Friday, October 22, 2010

Hard to blog with no computer and 15 hour work days

Keller Steven Pickren
Georgia/Florida weekend's coming up. Mike I challenge you to a pumpkin carving contest

Amenities


More amentites



Omni Hotels' logo


So for the past 3 months or so I've been the Garde Manger Chef for the Plantation. Trying to find the medium between refinement and feeding the masses. A little overwhelmed but enthusiastic about my new position. I'm starting to understand why chef's I had worked for always told me to enjoy being a cook while you can. Just come in and enjoy working with the food with a clear head and no fires to put out. No personalities to try and understand and figure out how to manage all while inspiring them to actually care about what they do(garde manger being one of the hardest things to get people to care about. Now I walk in the door ready to be greeted with a slew of problems. I'm starting to understand how to balance it all though. Back to back 15 hour days for weeks at a time take their toll but oddly enough you start to get used it and adjust. I guess chefs build up an immunity to long hours overtime. Sometimes I don't know how Dale's still standing at the end of the day when he hasn't taken a day off in two weeks, came in an hour before I did and left two hours later every night. The guy's a machine. I'm enjoying my new position and all hours, responsibilities and pressures that come along with it and feel like I'm already becoming a better chef from it. I'm excited that the Plantation was bought by a company with such high standards and the resources to truly build the it up to it's full potential. The sky's the limit now, expect big things to happen at the Plantation. To add on to all of the pressures and changes at work, I'm over joyed and a little frightened to say that I'm also going to be a dad in less than two months. Talk about motivation to push myself even harder. There's a new meaning to life now.





TIme to Catch up

Amelia Island Plantation Logo
Roasted pig from the great southern tailgate cookoff

Honeydew swan



another weird carving



Plated salads for 300




Thursday, October 14, 2010

Alinea - Chicago, IL

This video has been up forever on youtube..........just rewatched it...........it helps me to be unsatisfied.......

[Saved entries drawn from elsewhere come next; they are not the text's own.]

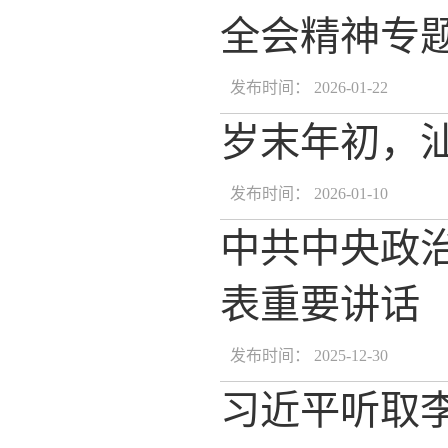
全会精神专
发布时间： 2026-01-22
岁末年初，
发布时间： 2026-01-10
中共中央政
表重要讲话
发布时间： 2025-12-30
习近平听取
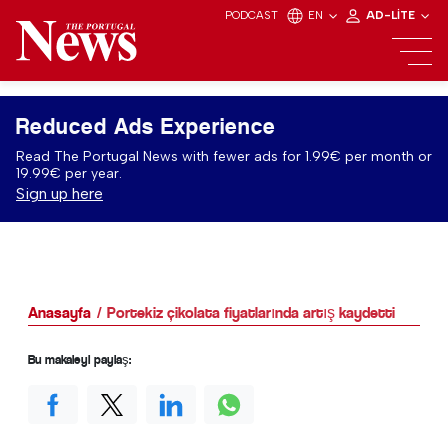
PODCAST
EN
AD-LITE
Reduced Ads Experience
Read The Portugal News with fewer ads for 1.99€ per month or
19.99€ per year.
Sign up here
Anasayfa
Portekiz çikolata fiyatlarında artış kaydetti
Bu makaleyi paylaş:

Wednesday, October 6, 2010

Cooking for Geeks


Mike's last post gives me a chance to kill two birds with one stone with this post. About a month ago Brennan and I were in south Florida and were fortunate enough to be in town the same time that Jeff Potter was doing a Q & A about his new book, Cooking for Geeks. We had the chance to meet and talk with him about his new book and I just received my signed copy in the mail this week. The book is great, it takes a strait forward, logical approach to explaining the chemistry, process and magic of cooking. I have only scratched the surface of this book, but it has a much different feel to it as opposed to other books written by long time professional chefs(maybe chefs get a little to emotional about their food sometimes). Either way, I would definitely recommend that cooks stop what they are doing right now and run out and get this book.
Now, to answer Mike's question, what I know about Tapioca Maltodextrin is that it is considered a transformational hydrocolloid. Meaning that it transforms fats or oils into powders. It is water soluble so milk would not work because it has water content. Maltodextrin, however, is incredibly useful in conveying flavors in a "nonlipid form" as Jeff says in his book. I made powder from duck confit oil last week and the flavor is beautiful. If I could, I would just "cut and paste" all of Jeff's words on the subject but that might deter you from getting the book. Its a must have. Use about a 60-40 ratio of fat to maltodextrin for best results, and pass your powder through a sieve to fluff it up.
Cooking is a close relative of chemistry. Cooks will benefit by simply accepting it, sure, some cooks over do it, but when you can understand how things work results become more gratifying. Till next time..............

Tuesday, October 5, 2010

Jedi Training

So I don't know jack nothing about molecular gastronomy. I have dodged it and dogged it to no end in my typical style. But Pyk made a hazelnut powder that has rolled endlessly in some hampster cage deep in the recesses of my mind. Teach me, tell me your wisdom Jedi or at least give me some tips Pyk and perhaps enlighten myself and yonder reader.
Tapioca maltodextrin. Fats into powders. So, would milk work? It has fat in it. Or say a pureed coconut? Or does it have to be a complete fat or something w/ little to no moisture?
Inquiring minds want to know.......
Till next time.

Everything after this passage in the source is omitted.